◆ Requirement:
Below is a block of entries; repeat all of it exactly but omit the pictures.

◆ Dataset records:
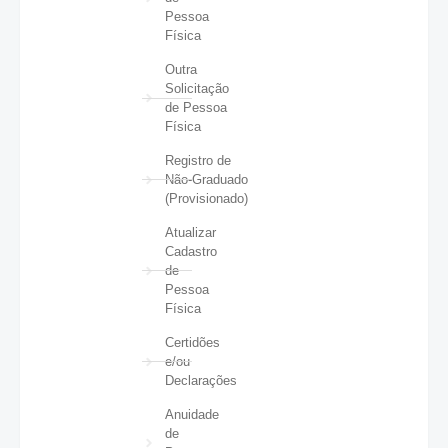
Pessoa
Física
Outra
Solicitação
de Pessoa
Física
Registro de
Não-Graduado
(Provisionado)
Atualizar
Cadastro
de
Pessoa
Física
Certidões
e/ou
Declarações
Anuidade
de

◆ Output for this task:
Pessoa
Física
Outra
Solicitação
de Pessoa
Física
Registro de
Não-Graduado
(Provisionado)
Atualizar
Cadastro
de
Pessoa
Física
Certidões
e/ou
Declarações
Anuidade
de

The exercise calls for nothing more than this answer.